Horror makes us feel seen. It tells stories of characters
enduring unthinkable horrors and still surviving—winning, even. The grotesque,
frightening villains act as an escape from suburban conformity, a reminder that
darker, stranger possibilities exist. What angsty queer teen hasn’t fantasised
about transforming into a hellish creature and tearing down their school bully?
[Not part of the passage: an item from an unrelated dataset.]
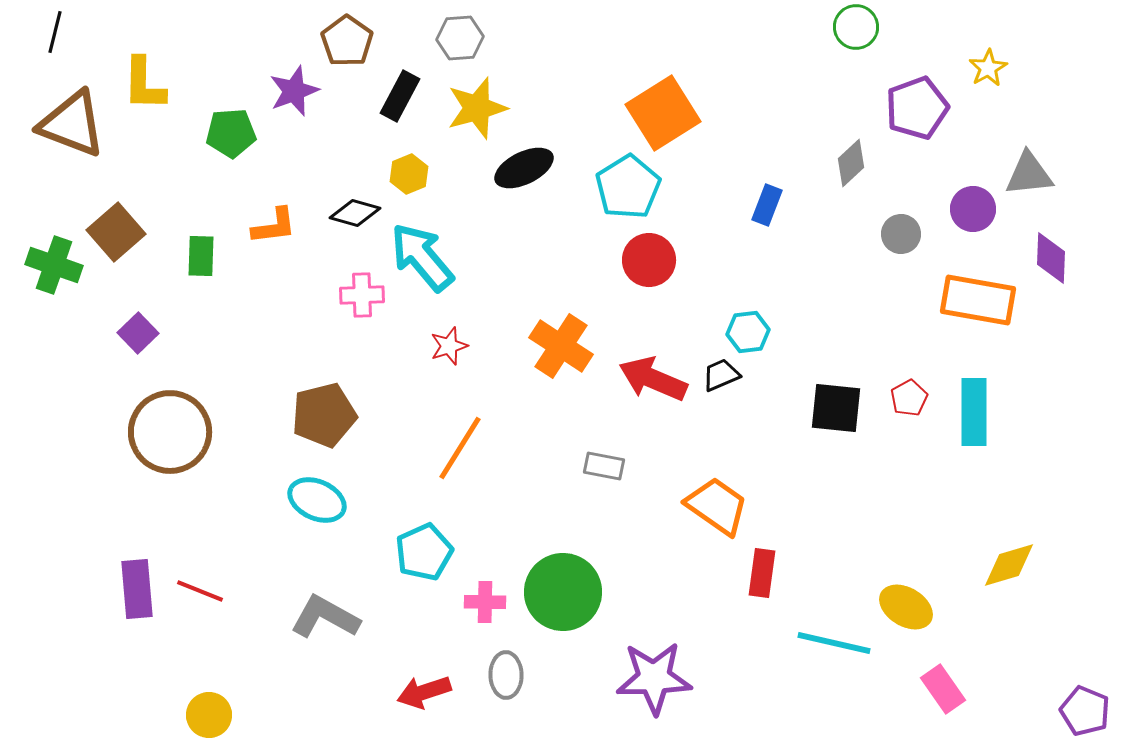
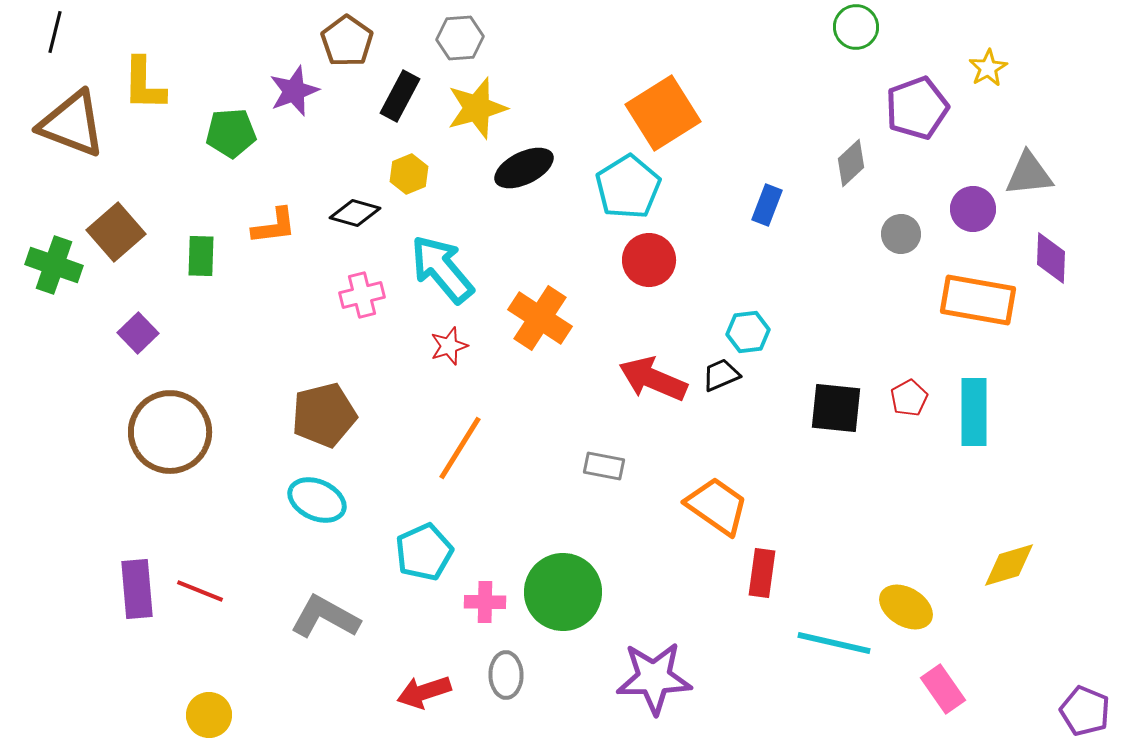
cyan arrow at (422, 257): moved 20 px right, 12 px down
pink cross at (362, 295): rotated 12 degrees counterclockwise
orange cross at (561, 346): moved 21 px left, 28 px up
Or slipping into the woods as something fierce, free, and otherworldly? The
parallels are endless.
For me, Halloween was always a gateway. It was the one time
of year I could openly live out those fantasies—watching slashers, carving
pumpkins, or imagining the Salem witch trials. Even now, at 23, I still feel
that thrill. Dressing up and stepping into that world feels like showing people
the inside of my brain for a night. My love of all things vamp hasn’t
faded—come April or June, I’m still scanning for bats, black cats, and eerie
omens.
At the end of the day, we all need an outlet. Permission to
be creative, to push against the norm, to find others who share the same
obsessions. If there’s one thing I love more than recounting plots from 80s
slashers, it’s discussing them with someone else who gets it. So I’ll see you
this October—with my paper bats, my pumpkin, and a little bit of Pride still
lingering in the air.
Mwahahaha.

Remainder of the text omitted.